ただ不祥事と捉えられることは間違いない。
マスコミやネットでのバッシングは強烈なものになる可能性がある。
人間は強く届かない者が弱った時に、叩くのが好きな生き物だ。
直史としては、親友と妹たちを守る権利がある。
『開き直ったほうがいいかもしれませんね』
セイバーはアメリカ育ちなだけに、そんな関係もありだと割り切っている。
アメリカにおけるセクシャルタブーは、どんどんと打破していくべきものだという風潮がある。
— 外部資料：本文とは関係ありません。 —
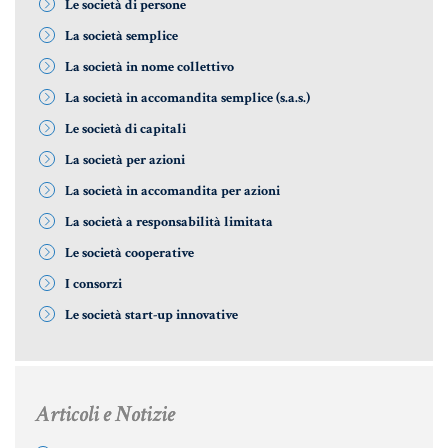
Le società di persone
La società semplice
Informative Generali
La società in nome collettivo
La società in accomandita semplice (s.a.s.)
Le società di capitali
ANTIRICICLAGGIO
La società per azioni
AUTOCERTIFICAZIONE
La società in accomandita per azioni
STRANIERI IN ITALIA
La società a responsabilità limitata
VERIFICA FIRMA DIGITALE
Le società cooperative
VADEMECUM
I consorzi
Le società start-up innovative
Articoli e Notizie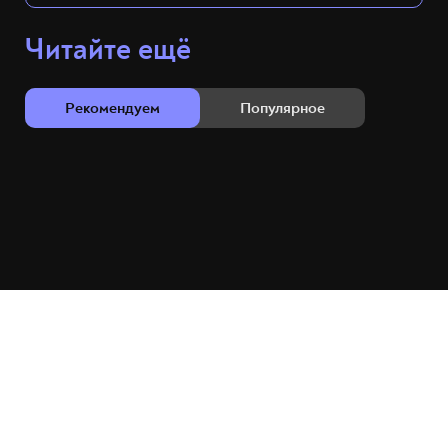
Читайте ещё
Рекомендуем
Популярное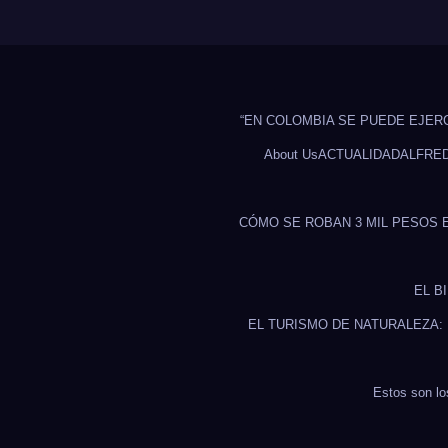
“EN COLOMBIA SE PUEDE EJER
About Us
ACTUALIDAD
ALFRE
CÓMO SE ROBAN 3 MIL PESOS 
EL B
EL TURISMO DE NATURALEZA:
Estos son lo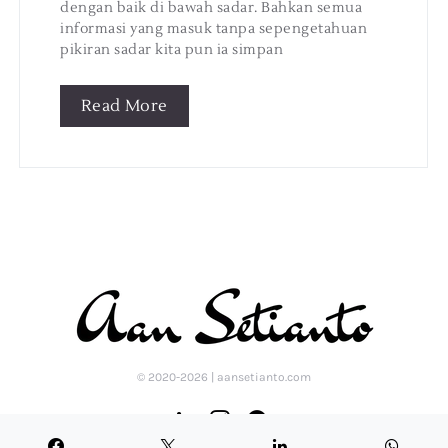
dengan baik di bawah sadar. Bahkan semua
informasi yang masuk tanpa sepengetahuan
pikiran sadar kita pun ia simpan
Read More
© 2020-2026 | aansetianto.com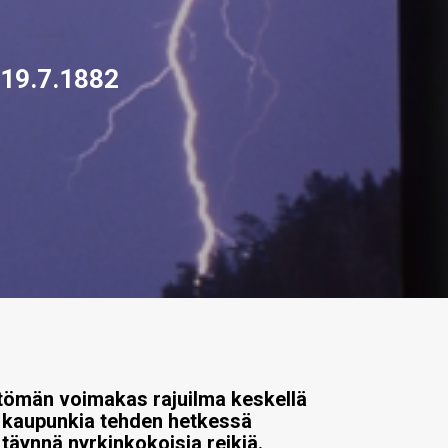
19.7.1882
ttömän voimakas rajuilma keskellä
t kaupunkia tehden hetkessä
täynnä nyrkinkokoisia reikiä.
だが同時にキリスト教的貞操観念があるため、それに強烈に反発する保守勢力もある。
セイバーはどちらも理解できるが、現実的に考えればどっちつかずの立場になるしかないとも思っている。
彼女自身がそもそも、セクシャルマイノリティであるのだ。
『これから起こるのは、まずはこの記事だけを見た一般人の暴走ですね。まあ単純に記事だけを見れば、うらやまけしからんといったところでしょうか』
「まあ、そうですね」
うらやまけしからんとは、まさにその通りなのだろう。
『そしてそれからバラエティなどで、有識者が叩いていくといったところでしょう。まあ白石君はクリーンなイメージがあったし、結婚している事実も隠してましたから、叩く論調になるのは間違いないでしょう』
「すると、どうしたらいいと思います?」
『さっさと記者会見でも開いて、開き直った態度を取るべきです。だいたいこういう時マスコミは男を叩きますが、白石君に積極的に関与していたのは、妹さんたちですから』
「余計に炎上しませんか?」
『炎上させないために、強い影響力を持っている人間から、メッセージを出すべきでしょうね。佐藤君もその一人ですが』
「強い影響力……」
これはセイバーのような、社会的な地位を持つ人間という意味ではない。
一般大衆向けに、メッセージを届ける力がある者だ。
「イリヤ?」
『そうですね。事実関係を明確にし、三者がちゃんと合意した関係だと示した上で、イリヤのような既に知っている人間が発信してもいいですし、実際の肉親である佐藤君が話すのもいいでしょう』
「ぶっちゃけあの二人を引き取ってくれて、俺はものすごく感謝してるんですけどね」
『そう、既に肉親の間では、ちゃんと話が済んでいるということを発信するべきですね』
なるほど。日本シリーズ前にややこしい。
それからセイバーは、主に芸能人から、そういう形の恋愛があってもいいじゃないか、という発言をしそうな者にアプローチすると言った。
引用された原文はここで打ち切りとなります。